Le ragioni che ci convincono nell’ineludibilità di continuare l’esperienza del lavoro agile stanno nel fatto che, nella pubblica amministrazione, si riscontra un elevato numero di donne impiegate, in ogni profilo lavorativo, mansione e livello e di un numero ancor più grande di personale molto anziano.
Gli interventi legislativi nella Pa, per garantire l’equilibrio della finanza pubblica, in questi ultimi decenni, hanno impedito l’assunzione di personale proponendo turn over strettissimi da una parte e l’innalzamento dell’età pensionabile di un decennio dall’altra, con l’effetto inevitabile di deflazionare l’ingresso dei giovani nei posti di lavoro, se non in forme precarie, e di mantenere invece a lavoro fino a 67 anni coloro che erano in servizio. La norma introdotta su Quota 100 ha solo attenuato questa tendenza.
Questo ha determinato che nella Pa, in breve tempo, l’età media dei lavoratori sia arrivata a 54 anni. Gli ultra-sessantenni, perciò, sono una parte piuttosto consistente degli addetti.
Nel corso dell’epidemia, tra l’altro, qualcuno ha avuto uscite a dir poco infelici, dove è stato rappresentato che, forse, era il caso di ‘trattare’ gli ultra-sessantenni come una fascia ‘debole’ della società; a questo è seguito un tempestivo ritrattamento, perché era in ‘leggera controtendenza’, con le norme che obbligano ad andare in pensione ad età ben più venerande di 60 anni. Insomma: non è possibile che a sessant’anni si è ‘deboli’ per gli aspetti libertari in tempo di pandemia, ma sufficientemente ‘massicci’ per andare a lavoro.
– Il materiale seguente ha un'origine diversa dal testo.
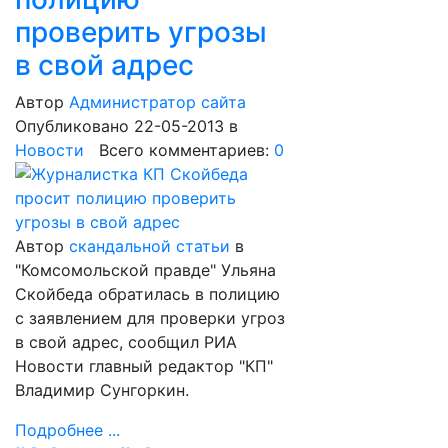
проверить угрозы
в свой адрес
Автор
Администратор сайта
Опубликовано 22-05-2013
в
Новости
Всего комментариев:
0
Автор
скандальной статьи
в
"Комсомольской правде" Ульяна
Скойбеда обратилась в полицию
с заявлением для проверки угроз
в свой адрес, сообщил РИА
Новости главный редактор "КП"
Владимир Сунгоркин.
Подробнее ...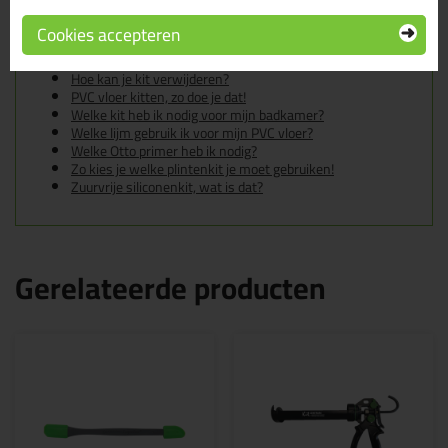
In de volgende blogs wordt dit product gebruikt:
De badkamer kitten? Lees hier hoe!
Cookies accepteren
Gietvloer kitten, zo doe je dat!
Hoe kan je een (kunststof) binnenkozijn afkitten?
Hoe kan je kit verwijderen?
PVC vloer kitten, zo doe je dat!
Welke kit heb ik nodig voor mijn badkamer?
Welke lijm gebruik ik voor mijn PVC vloer?
Welke Otto primer heb ik nodig?
Zo kies je welke plintenkit je moet gebruiken!
Zuurvrije siliconenkit, wat is dat?
Gerelateerde producten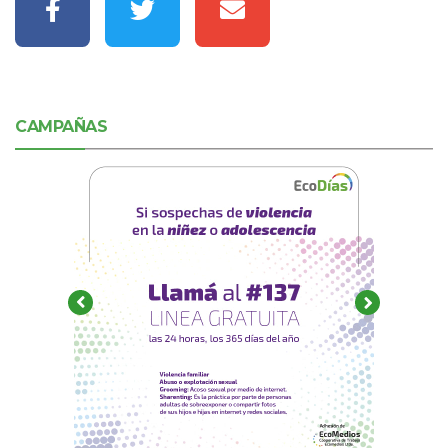
CAMPAÑAS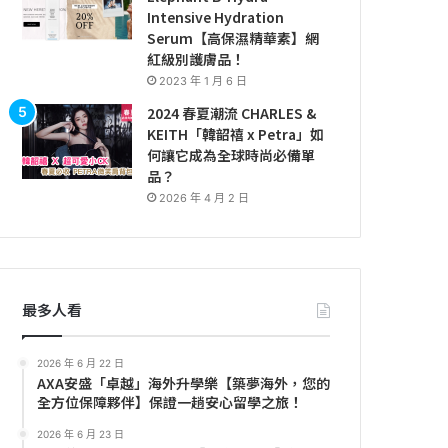
Intensive Hydration
Serum【高保濕精華素】網
紅級別護膚品！
2023 年 1 月 6 日
2024 春夏潮流 CHARLES &
KEITH「韓韶禧 x Petra」如
何讓它成為全球時尚必備單
品？
2026 年 4 月 2 日
最多人看
2026 年 6 月 22 日
AXA安盛「卓越」海外升學樂【築夢海外，您的
全方位保障夥伴】保證一趟安心留學之旅！
2026 年 6 月 23 日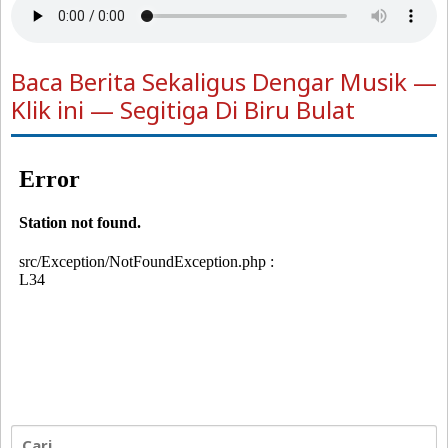
Baca Berita Sekaligus Dengar Musik —
Klik ini — Segitiga Di Biru Bulat
Cari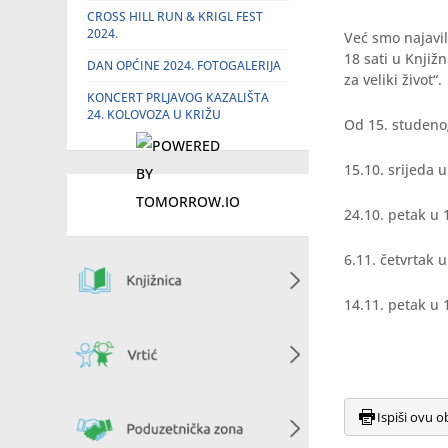
CROSS HILL RUN & KRIGL FEST
2024.
Već smo najavil
18 sati u Knjižn
DAN OPĆINE 2024. FOTOGALERIJA
za veliki život“.
KONCERT PRLJAVOG KAZALIŠTA
24. KOLOVOZA U KRIŽU
Od 15. studenog
15.10. srijeda 
24.10. petak u 
6.11. četvrtak 
14.11. petak u 
Ispiši ovu o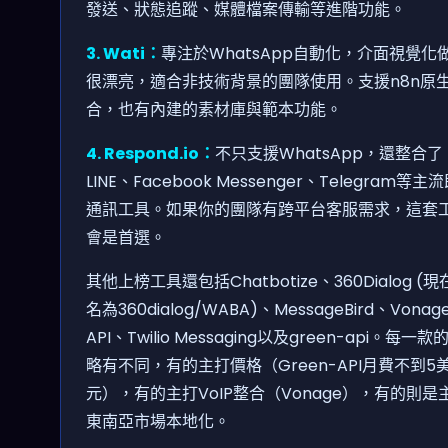
發送、狀態追蹤、媒體檔案傳輸等進階功能。
3. Wati：
專注於WhatsApp自動化，介面視覺化
很漂亮，適合非技術背景的團隊使用。支援n8n原
合，也有內建的素材庫與範本功能。
4. Respond.io：
不只支援WhatsApp，還整合了
LINE、Facebook Messenger、Telegram等主
通訊工具。如果你的團隊有跨平台客服需求，這套
會是首選。
其他上榜工具還包括Chatbotize、360Dialog (
名為360dialog/WABA)、MessageBird、Vonag
API、Twilio Messaging以及green-api。每一
略有不同，有的主打價格（Green-API月費不到5
元），有的主打VoIP整合（Vonage），有的則是
東南亞市場本地化。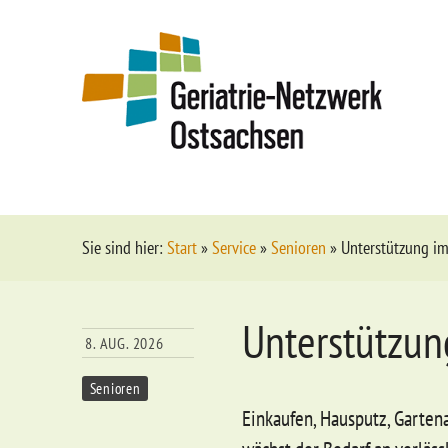
Sie sind hier:
Start
»
Service
»
Senioren
»
Unterstützung im
Unterstützun
8. AUG. 2026
Senioren
Ein­kau­fen, Haus­putz, Gar­ten­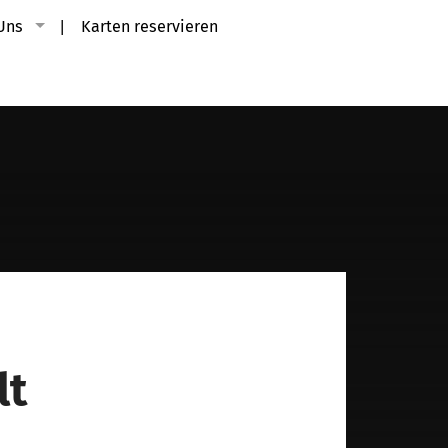
Uns
Karten reservieren
lt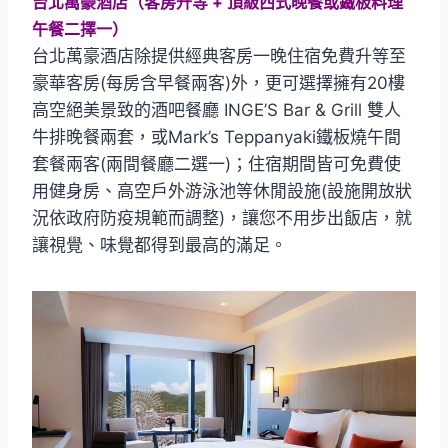
台北萬豪酒店（客房升等 + 頂級西式晚餐或鐵板料理
午餐二擇一）
台北萬豪酒店除提供經典客房一晚住宿免費升等至
豪華客房(每房含早餐兩客)外，更可選擇擁有20樓
高空絕美景致的酒吧餐廳 INGE’S Bar & Grill 雙人
牛排晚餐兩套，或Mark’s Teppanyaki鐵板燒午間
套餐兩客(兩間餐廳二選一)；住宿期間皆可免費使
用健身房、高空戶外游泳池等休閒設施(設施開放狀
況依政府防疫規範而調整)，讓您不用步出飯店，就
讓視覺、味覺都得到最高的滿足。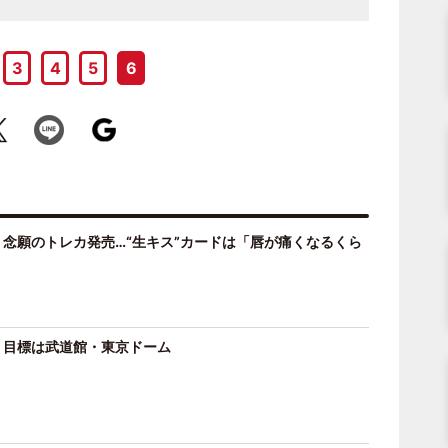
3
4
5
6
念願のトレカ発売…“生キス”カードは「唇が痛くなるくら
、目標は武道館・東京ドーム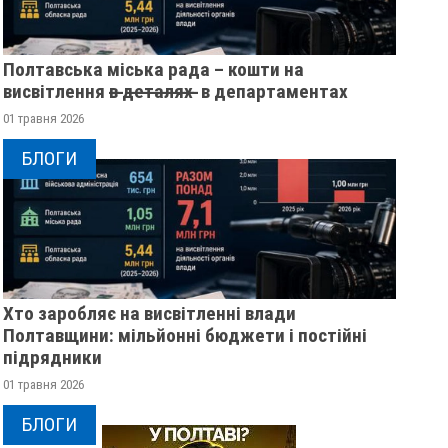
Полтавська міська рада – кошти на
висвітлення в̶ ̶д̶е̶т̶а̶л̶я̶х̶ ̶ в департаментах
01 травня 2026
БЛОГИ
Хто заробляє на висвітленні влади
Полтавщини: мільйонні бюджети і постійні
підрядники
01 травня 2026
БЛОГИ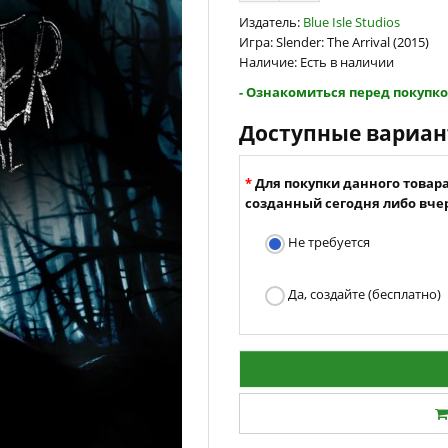
Издатель:
Blue Isle Studios
Игра: Slender: The Arrival (2015)
Наличие: Есть в наличии
- Ознакомиться перед покупко
Доступные вариа
Для покупки данного товар
созданный сегодня либо вчер
Не требуется
Да, создайте (бесплатно)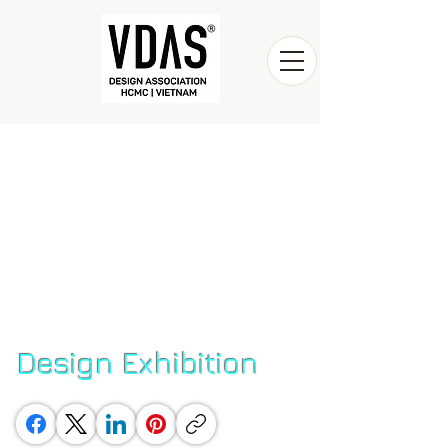
Graphic
2024
Design Exhibition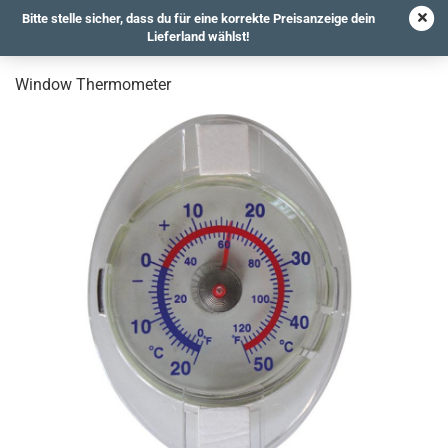
Bitte stelle sicher, dass du für eine korrekte Preisanzeige dein
Lieferland wählst!
Window Thermometer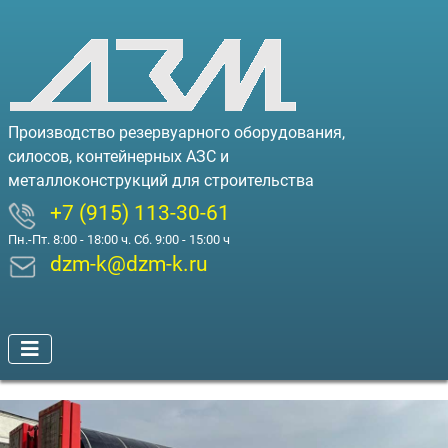
Производство резервуарного оборудования,
силосов, контейнерных АЗС и
металлоконструкций для строительства
+7 (915) 113-30-61
Пн.-Пт. 8:00 - 18:00 ч. Сб. 9:00 - 15:00 ч
dzm-k@dzm-k.ru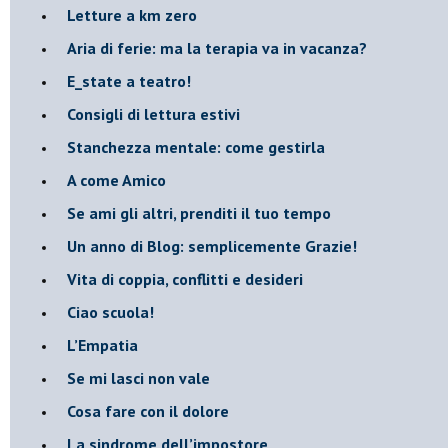
​Letture a km zero
​Aria di ferie: ma la terapia va in vacanza?
​E_state a teatro!
​Consigli di lettura estivi
​Stanchezza mentale: come gestirla
​A come Amico
​Se ami gli altri, prenditi il tuo tempo
​Un anno di Blog: semplicemente Grazie!
​Vita di coppia, conflitti e desideri
​Ciao scuola!
​L’Empatia
​Se mi lasci non vale
Cosa fare con il dolore
​La sindrome dell’impostore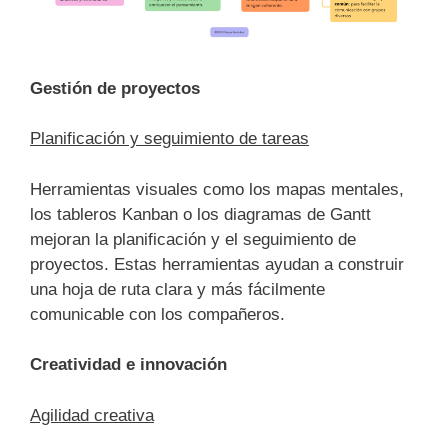
Gestión de proyectos
Planificación y seguimiento de tareas
Herramientas visuales como los mapas mentales,
los tableros Kanban o los diagramas de Gantt
mejoran la planificación y el seguimiento de
proyectos. Estas herramientas ayudan a construir
una hoja de ruta clara y más fácilmente
comunicable con los compañeros.
Creatividad e innovación
Agilidad creativa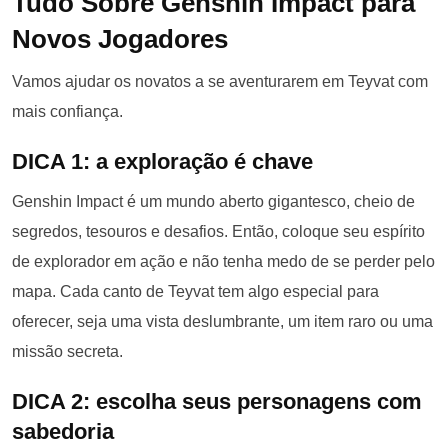
Tudo Sobre Genshin Impact para
Novos Jogadores
Vamos ajudar os novatos a se aventurarem em Teyvat com
mais confiança.
DICA 1: a exploração é chave
Genshin Impact é um mundo aberto gigantesco, cheio de
segredos, tesouros e desafios. Então, coloque seu espírito
de explorador em ação e não tenha medo de se perder pelo
mapa. Cada canto de Teyvat tem algo especial para
oferecer, seja uma vista deslumbrante, um item raro ou uma
missão secreta.
DICA 2: escolha seus personagens com
sabedoria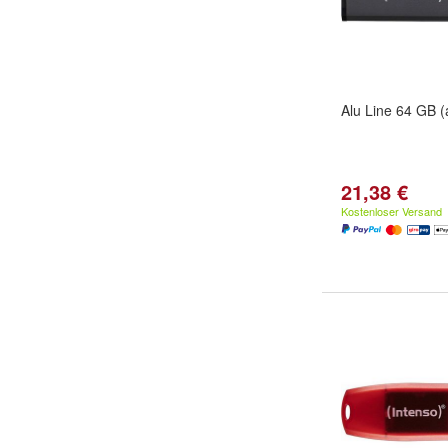
Alu Line 64 GB (
21,38 €
Kostenloser Versand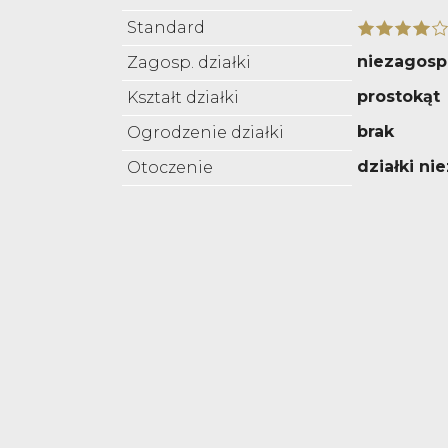
Standard
niezagos
Zagosp. działki
prostokąt
Kształt działki
brak
Ogrodzenie działki
działki n
Otoczenie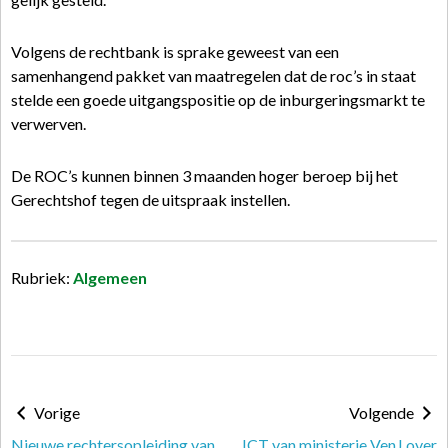
Volgens de rechtbank is sprake geweest van een
samenhangend pakket van maatregelen dat de roc’s in staat
stelde een goede uitgangspositie op de inburgeringsmarkt te
verwerven.
De ROC’s kunnen binnen 3 maanden hoger beroep bij het
Gerechtshof tegen de uitspraak instellen.
Rubriek:
Algemeen
Vorige
Volgende
Nieuwe rechtersopleiding van
ICT van ministerie VenJ over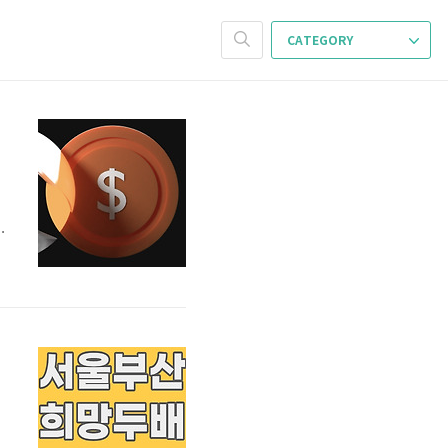
CATEGORY
크
습
U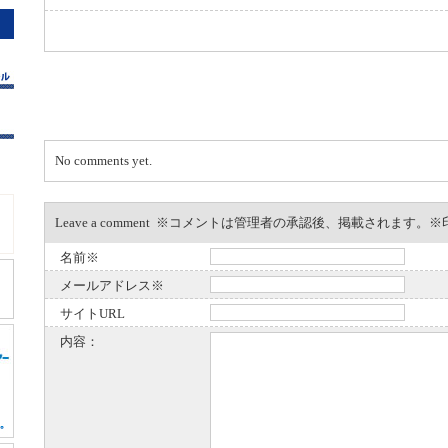
No comments yet.
Leave a comment ※コメントは管理者の承認後、掲載されます
名前※
メールアドレス※
サイトURL
内容：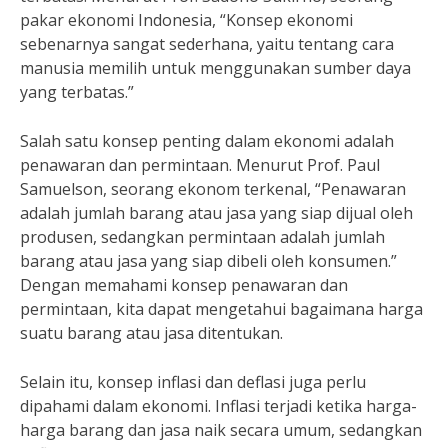
pakar ekonomi Indonesia, “Konsep ekonomi
sebenarnya sangat sederhana, yaitu tentang cara
manusia memilih untuk menggunakan sumber daya
yang terbatas.”
Salah satu konsep penting dalam ekonomi adalah
penawaran dan permintaan. Menurut Prof. Paul
Samuelson, seorang ekonom terkenal, “Penawaran
adalah jumlah barang atau jasa yang siap dijual oleh
produsen, sedangkan permintaan adalah jumlah
barang atau jasa yang siap dibeli oleh konsumen.”
Dengan memahami konsep penawaran dan
permintaan, kita dapat mengetahui bagaimana harga
suatu barang atau jasa ditentukan.
Selain itu, konsep inflasi dan deflasi juga perlu
dipahami dalam ekonomi. Inflasi terjadi ketika harga-
harga barang dan jasa naik secara umum, sedangkan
A questo punto, anche lo sviluppo del conteggio dell’età di una ‘improbabile’ aspettativa di vita, dovrebbe forse essere rivista, dato che, purtroppo, il covid-19 ha colpito e continua duramente a colpire i cittadini italiani, specialmente quelli in tarda età.
Fino a adesso, le misure urgenti utilizzate per risolvere gli aspetti economici del nostro paese hanno guardato in una sola direzione, lasciando ad un secondo momento la risoluzione delle anomalie tipiche del sistema Italia: l’evasione fiscale, il sommerso, la delinquenza organizzata, una vera riorganizzazione semplificativo/telematica della Pa che, per molti aspetti, in varie parti del paese, assomiglia ancora ad uno stato ottocentesco. È sempre stato più semplice, invece, tassare i lavoratori dipendenti ed i piccoli imprenditori, ‘sparando’ ad altezza d’uomo.
Oggi, nell’incertezza del riproporsi dell’epidemia in autunno, ancora in attesa di praticare efficaci soluzioni mediche per debellare il Coronavirus, riteniamo sia necessario ed ineludibile continuare a gestire i servizi e le attività pubbliche, attingendo ancora agli strumenti come il lavoro agile/smart-working, che ad oggi hanno consentito la gestione dei servizi con una certa sicurezza, e di consentire alle madri e agli ultra-sessantenni, insieme a coloro che versano in condizioni di salute particolare, di rimanere a lavoro in sicurezza.
Inoltre, lo smart-working consente risparmi finanziari per le Amministrazioni pubbliche, i cui introiti sono stati falcidiati dal lockdown e li consentirà anche in futuro, dato che, purtroppo, attualmente il nostro paese rischia la ‘depressione economica’, come avvenuto nel 1929 negli Stati Uniti. Non solo, il lavoro agile consente una maggiore tutela dell’ambiente, dato che lavorando da casa si limitano le emissioni atmosferiche per la diminuzione del transito dei veicoli, cosa che consente di andare, finalmente, incontro all’emergenza planetaria riguardo la salvaguardia ambientale.
Infine, crediamo sia necessario aprire da subito un confronto sia culturale che gestionale/innovativo, con tutti gli enti pubblici di cui rappresentiamo lavoratrici e lavoratori, nell’ambito delle norme nazionali e contrattuali, per aprire in forma stabile allo smart-working.
Infatti – concludono da Uil -, nemmeno la più ostinata e cieca pervicacia potrà impedire un cambiamento ineludibile, a seguito di un evento talmente tragico ed epocale che cambierà, volenti o nolenti, le nostre vite, il modo della pubblica amministrazione di erogare i servizi, il modo di lavorare dei dipendenti pubblici, ed il modo di fruire i servizi pubblici da parte dei cittadini”.